Really, you should take by value if move construction is very cheap.

This results in exactly 1 extra move over the ideal case in every case.

But if you really must avoid that, you can do this:

template<class T>
struct sink_of {
  void const* ptr = 0;
  T(*fn)(void const*) = 0;
  sink_of(T&& t):
    ptr( std::addressof(t) ),
    fn([](void const*ptr)->T{
      return std::move(*(T*)(ptr));
    })
  {}
  sink_of(T const& t):
    ptr( std::addressof(t) ),
    fn([](void const*ptr)->T{
      return *(T*)(ptr);
    })
  {}
  operator T() const&& {
    return fn(ptr);
  }
};

which uses RVO/elision to avoid that extra move at the cost of a bunch of pointer-based overhead and type erasure.

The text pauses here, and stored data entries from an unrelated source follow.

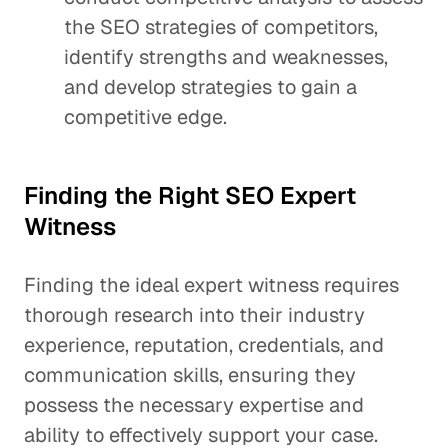
the SEO strategies of competitors,
identify strengths and weaknesses,
and develop strategies to gain a
competitive edge.
Finding the Right SEO Expert
Witness
Finding the ideal expert witness requires
thorough research into their industry
experience, reputation, credentials, and
communication skills, ensuring they
possess the necessary expertise and
ability to effectively support your case.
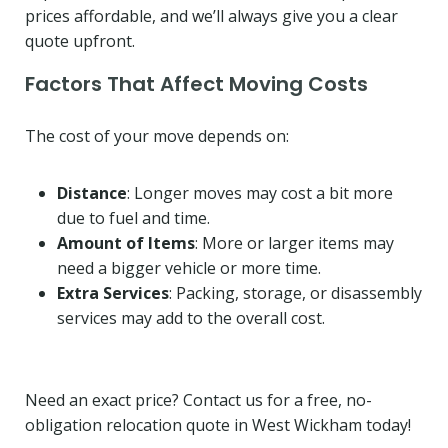
prices affordable, and we’ll always give you a clear
quote upfront.
Factors That Affect Moving Costs
The cost of your move depends on:
Distance
: Longer moves may cost a bit more
due to fuel and time.
Amount of Items
: More or larger items may
need a bigger vehicle or more time.
Extra Services
: Packing, storage, or disassembly
services may add to the overall cost.
Need an exact price? Contact us for a free, no-
obligation relocation quote in West Wickham today!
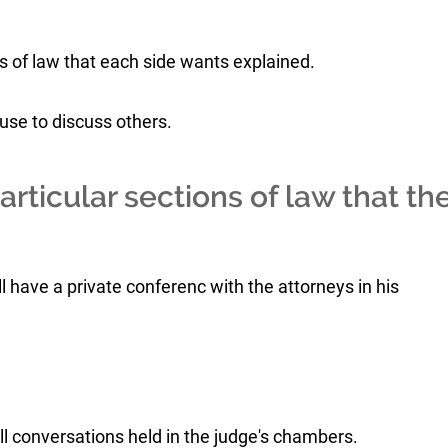
 of law that each side wants explained.
use to discuss others.
rticular sections of law that th
ll have a private conferenc with the attorneys in his
ll conversations held in the judge's chambers.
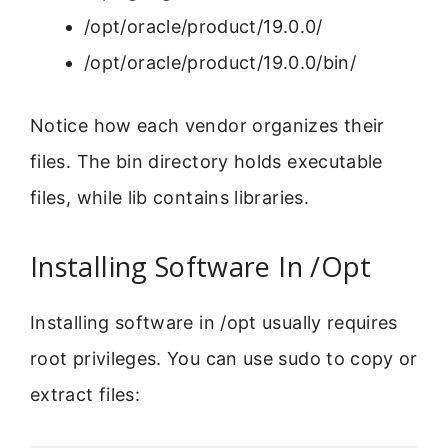
/opt/oracle/product/19.0.0/
/opt/oracle/product/19.0.0/bin/
Notice how each vendor organizes their
files. The bin directory holds executable
files, while lib contains libraries.
Installing Software In /Opt
Installing software in /opt usually requires
root privileges. You can use sudo to copy or
extract files:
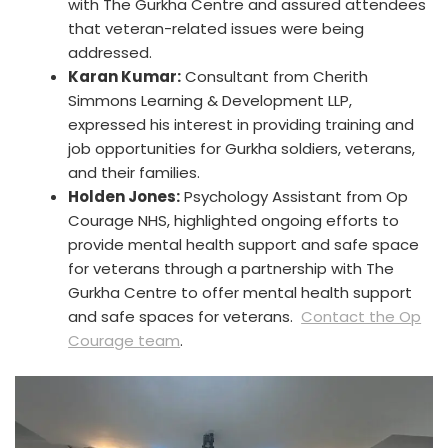
with The Gurkha Centre and assured attendees
that veteran-related issues were being
addressed.
Karan Kumar:
Consultant from Cherith
Simmons Learning & Development LLP,
expressed his interest in providing training and
job opportunities for Gurkha soldiers, veterans,
and their families.
Holden Jones:
Psychology Assistant from Op
Courage NHS, highlighted ongoing efforts to
provide mental health support and safe space
for veterans through a partnership with The
Gurkha Centre to offer mental health support
and safe spaces for veterans.
Contact the Op
Courage team
.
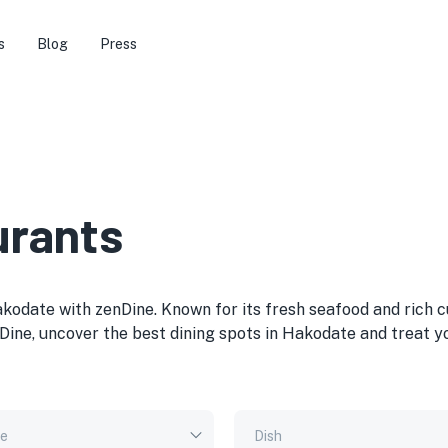
s
Blog
Press
urants
akodate with zenDine. Known for its fresh seafood and rich c
Dine, uncover the best dining spots in Hakodate and treat y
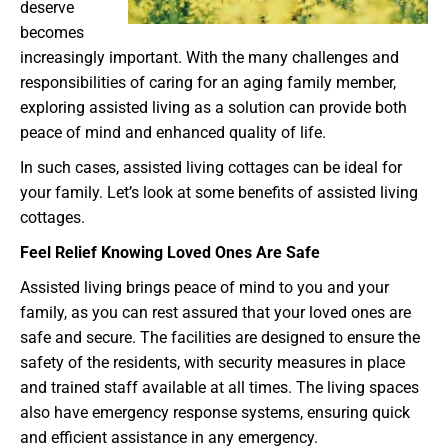
deserve
becomes
increasingly important. With the many challenges and
responsibilities of caring for an aging family member,
exploring assisted living as a solution can provide both
peace of mind and enhanced quality of life.
In such cases, assisted living cottages can be ideal for
your family. Let’s look at some benefits of assisted living
cottages.
Feel Relief Knowing Loved Ones Are Safe
Assisted living brings peace of mind to you and your
family, as you can rest assured that your loved ones are
safe and secure. The facilities are designed to ensure the
safety of the residents, with security measures in place
and trained staff available at all times. The living spaces
also have emergency response systems, ensuring quick
and efficient assistance in any emergency.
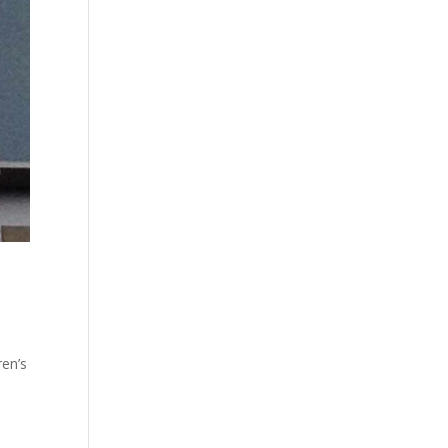
ren’s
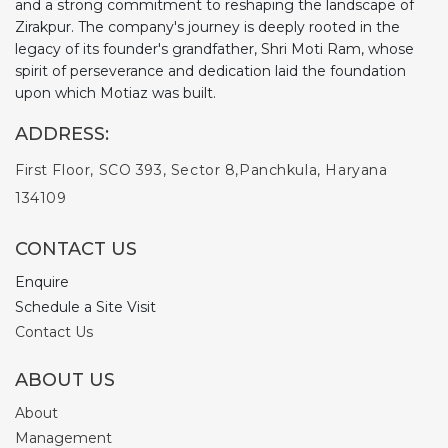
and a strong commitment to reshaping the landscape of
Zirakpur. The company's journey is deeply rooted in the
legacy of its founder's grandfather, Shri Moti Ram, whose
spirit of perseverance and dedication laid the foundation
upon which Motiaz was built.
ADDRESS:
First Floor, SCO 393, Sector 8,
Panchkula, Haryana
134109
CONTACT US
Enquire
Schedule a Site Visit
Contact Us
ABOUT US
About
Management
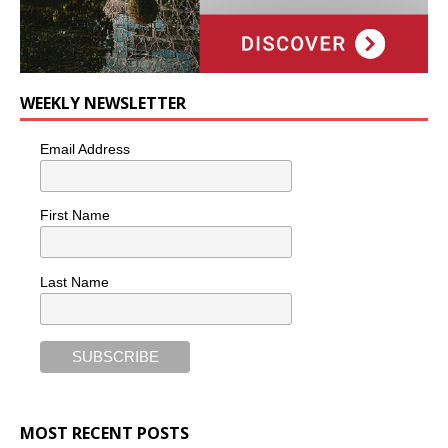
WEEKLY NEWSLETTER
Email Address
First Name
Last Name
MOST RECENT POSTS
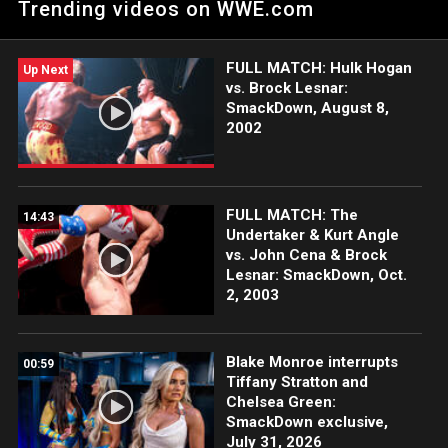
Trending videos on WWE.com
FULL MATCH: Hulk Hogan
Up Next
vs. Brock Lesnar:
SmackDown, August 8,
2002
FULL MATCH: The
14:43
Undertaker & Kurt Angle
vs. John Cena & Brock
Lesnar: SmackDown, Oct.
2, 2003
Blake Monroe interrupts
00:59
Tiffany Stratton and
Chelsea Green:
SmackDown exclusive,
July 31, 2026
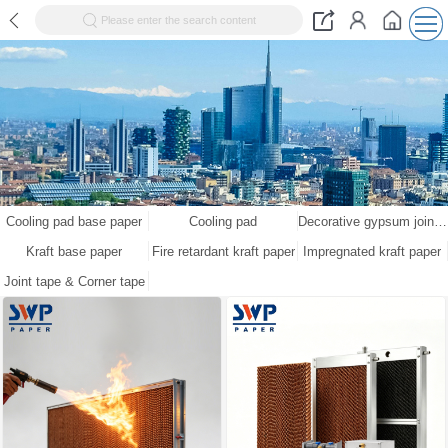
Please enter the search content
Cooling pad base paper
Cooling pad
Decorative gypsum joint tape kraft paper
Kraft base paper
Fire retardant kraft paper
Impregnated kraft paper
Joint tape & Corner tape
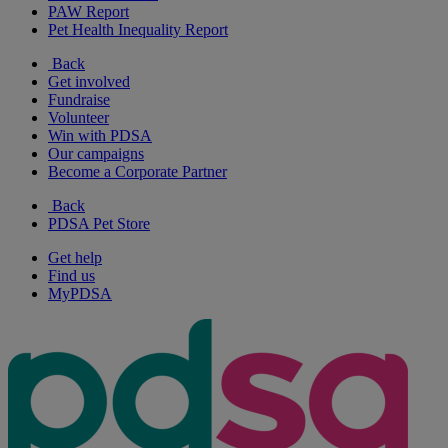
PAW Report
Pet Health Inequality Report
Back
Get involved
Fundraise
Volunteer
Win with PDSA
Our campaigns
Become a Corporate Partner
Back
PDSA Pet Store
Get help
Find us
MyPDSA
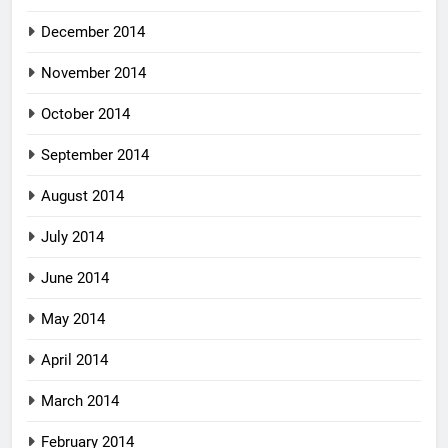
December 2014
November 2014
October 2014
September 2014
August 2014
July 2014
June 2014
May 2014
April 2014
March 2014
February 2014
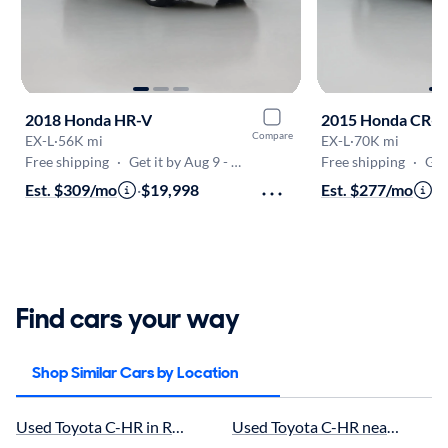
2018 Honda HR-V
2015 Honda CR-V
Compare
EX-L
·
56K mi
EX-L
·
70K mi
Free shipping
·
Get it by Aug 9 - Aug 12
Free shipping
·
Get
Est. $309/mo
·
$19,998
Est. $277/mo
·
$
Find cars your way
Shop Similar Cars by Location
Used Toyota C-HR in Royal Palm Beach, FL for sale
Used Toyota C-HR near Stuart, F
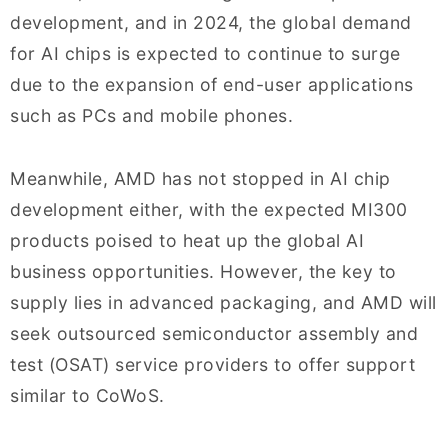
development, and in 2024, the global demand
for AI chips is expected to continue to surge
due to the expansion of end-user applications
such as PCs and mobile phones.
Meanwhile, AMD has not stopped in AI chip
development either, with the expected MI300
products poised to heat up the global AI
business opportunities. However, the key to
supply lies in advanced packaging, and AMD will
seek outsourced semiconductor assembly and
test (OSAT) service providers to offer support
similar to CoWoS.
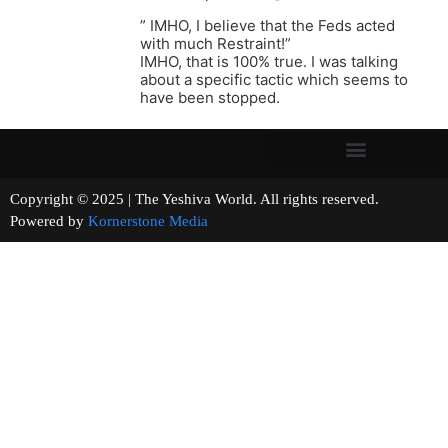
” IMHO, I believe that the Feds acted
with much Restraint!”
IMHO, that is 100% true. I was talking
about a specific tactic which seems to
have been stopped.
Copyright © 2025 | The Yeshiva World. All rights reserved.
Powered by
Kornerstone Media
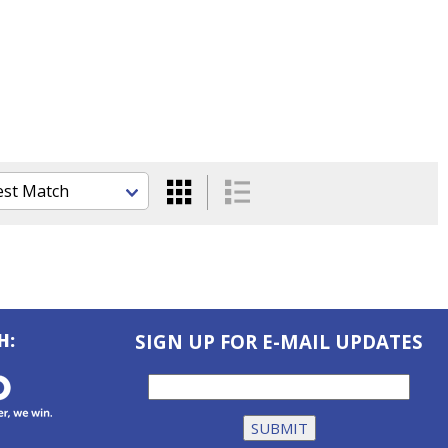
H:
SIGN UP FOR E-MAIL UPDATES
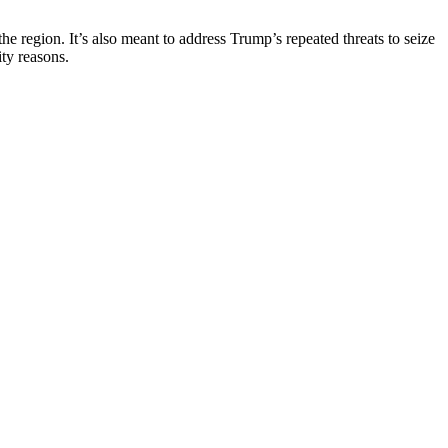
he region. It’s also meant to address Trump’s repeated threats to seize
ty reasons.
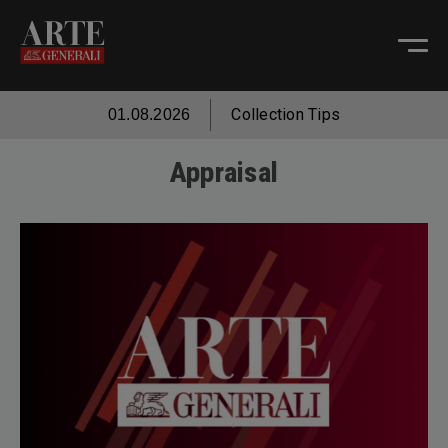
Collection Tips
01.08.2026
Appraisal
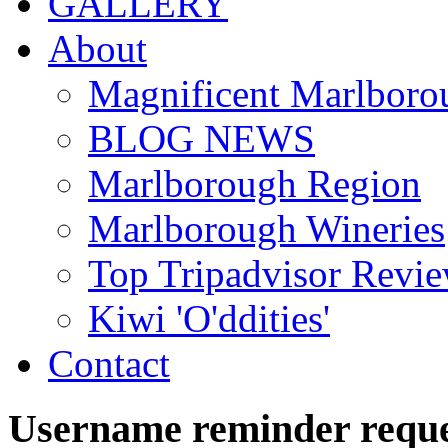
GALLERY
About
Magnificent Marlboro
BLOG NEWS
Marlborough Region
Marlborough Wineries
Top Tripadvisor Revi
Kiwi 'O'ddities'
Contact
Username
reminder
requ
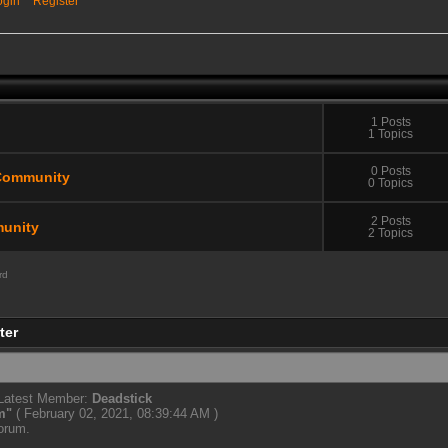
ogin
Register
1 Posts
1 Topics
0 Posts
Community
0 Topics
2 Posts
unity
2 Topics
rd
ter
 Latest Member:
Deadstick
m
"
( February 02, 2021, 08:39:44 AM )
forum.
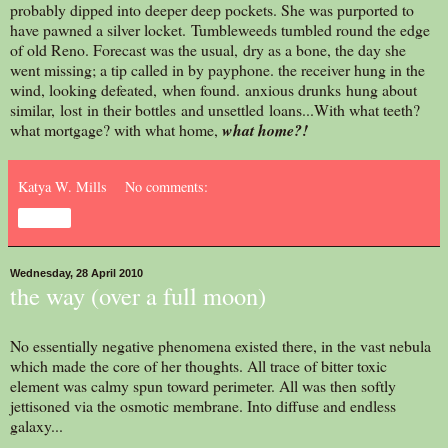
probably dipped into deeper deep pockets. She was purported to
have pawned a silver locket. Tumbleweeds tumbled round the edge
of old Reno. Forecast was the usual, dry as a bone, the day she
went missing; a tip called in by payphone. the receiver hung in the
wind, looking defeated, when found. anxious drunks hung about
similar, lost in their bottles and unsettled loans...With what teeth?
what mortgage? with what home,
what home?!
Katya W. Mills
No comments:
Share
Wednesday, 28 April 2010
the way (over a full moon)
No essentially negative phenomena existed there, in the vast nebula
which made the core of her thoughts. All trace of bitter toxic
element was calmy spun toward perimeter. All was then softly
jettisoned via the osmotic membrane. Into diffuse and endless
galaxy...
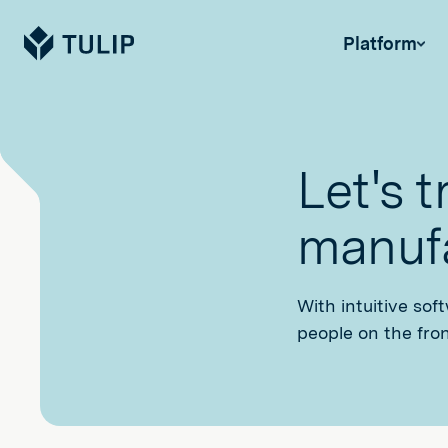
Tulip
Platform
Let's 
manufa
With intuitive sof
people on the fron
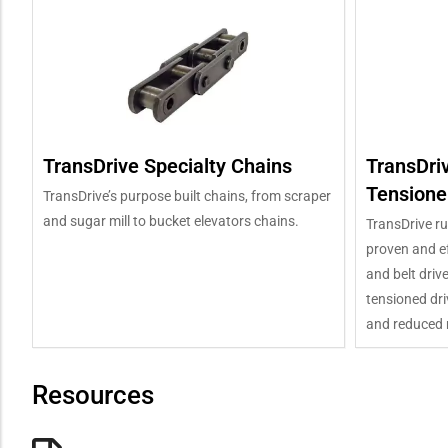
TransDrive Specialty Chains
TransDri
Tensione
TransDrive’s purpose built chains, from scraper
and sugar mill to bucket elevators chains.
TransDrive ru
proven and ef
and belt driv
tensioned dri
and reduced 
Resources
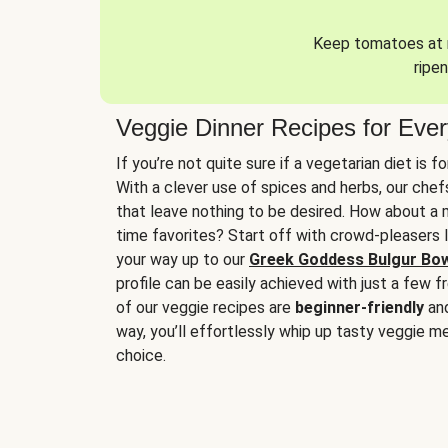
Keep tomatoes at r
ripen
Veggie Dinner Recipes for Eve
If you’re not quite sure if a vegetarian diet is f
With a clever use of spices and herbs, our che
that leave nothing to be desired. How about a me
time favorites? Start off with crowd-pleasers 
your way up to our
Greek Goddess Bulgur Bo
profile can be easily achieved with just a few f
of our veggie recipes are
beginner-friendly
an
way, you’ll effortlessly whip up tasty veggie me
choice.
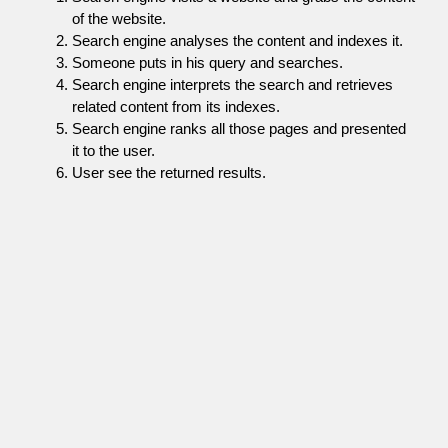
of the website.
Search engine analyses the content and indexes it.
Someone puts in his query and searches.
Search engine interprets the search and retrieves
related content from its indexes.
Search engine ranks all those pages and presented
it to the user.
User see the returned results.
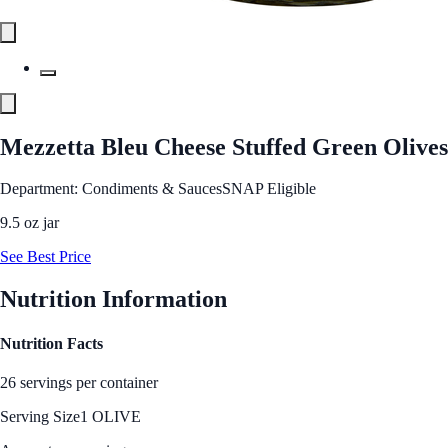
Mezzetta Bleu Cheese Stuffed Green Olives
Department: Condiments & Sauces
SNAP Eligible
9.5 oz jar
See Best Price
Nutrition Information
Nutrition Facts
26 servings per container
Serving Size
1 OLIVE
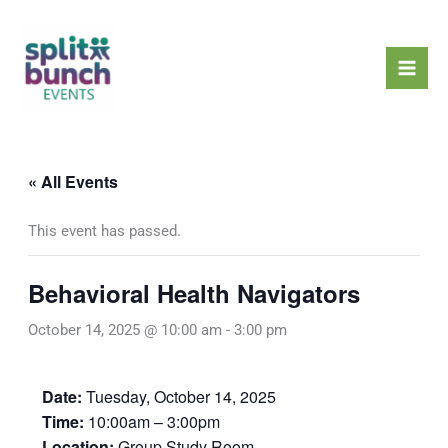
Skip
Mai
to
Men
content
« All Events
This event has passed.
Behavioral Health Navigators
October 14, 2025 @ 10:00 am
-
3:00 pm
Date:
Tuesday, October 14, 2025
Time:
10:00am – 3:00pm
Location:
Group Study Room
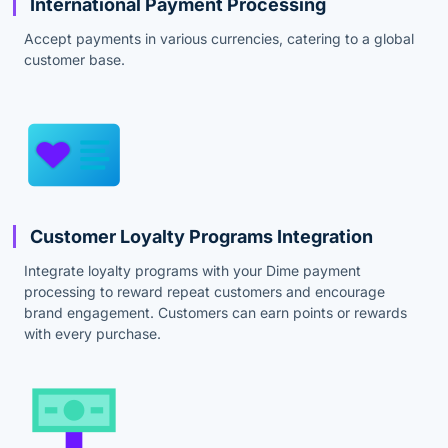
International Payment Processing
Accept payments in various currencies, catering to a global
customer base.
Customer Loyalty Programs Integration
Integrate loyalty programs with your Dime payment
processing to reward repeat customers and encourage
brand engagement. Customers can earn points or rewards
with every purchase.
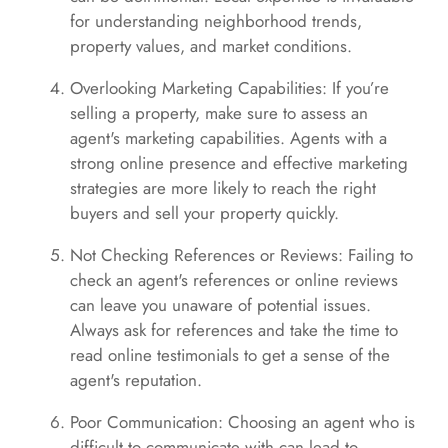
for understanding neighborhood trends,
property values, and market conditions.
Overlooking Marketing Capabilities: If you’re
selling a property, make sure to assess an
agent's marketing capabilities. Agents with a
strong online presence and effective marketing
strategies are more likely to reach the right
buyers and sell your property quickly.
Not Checking References or Reviews: Failing to
check an agent's references or online reviews
can leave you unaware of potential issues.
Always ask for references and take the time to
read online testimonials to get a sense of the
agent's reputation.
Poor Communication: Choosing an agent who is
difficult to communicate with can lead to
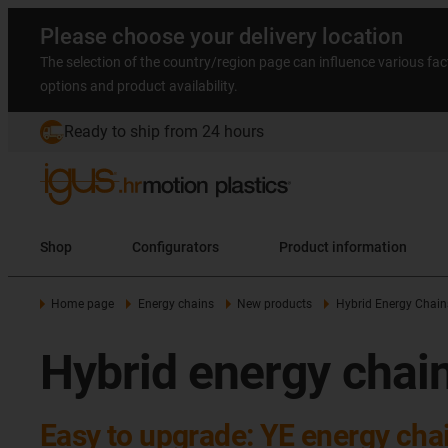
Please choose your delivery location
The selection of the country/region page can influence various fac
options and product availability.
Ready to ship from 24 hours
Shop
Configurators
Product information
Home page
Energy chains
New products
Hybrid Energy Chain
Hybrid energy chai
Easy to upgrade: YE energy cha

Here is some test code that demonstrates that

test( noisy nin ):n(std::move(nin)) {}
test( sink_of<noisy> nin ):n(std::move(nin)) {}

differ by exactly 1 move-construct of a noisy.

The "perfect" version

test( noisy const& nin ):n(nin) {}
test( noisy && nin ):n(std::move(nin)) {}

or

template<class Noisy, std::enable_if_t<std::is_same<noisy, std::decay_t<Noisy>>{}, int> = 0 >
test( Noisy && nin ):n(std::forward<Noisy>(nin)) {}

has the same number of copy/moves as the sink_of version.

(noisy is a type that prints information about what moves/copies it engages in, so you can see what gets optimized away by elision)

This is only worth it when the extra move is important to eliminate. For a vector it is not.

Also, if you have a "true temporary" you are passing, the by-value one is as good as the sink_of or "perfect" ones.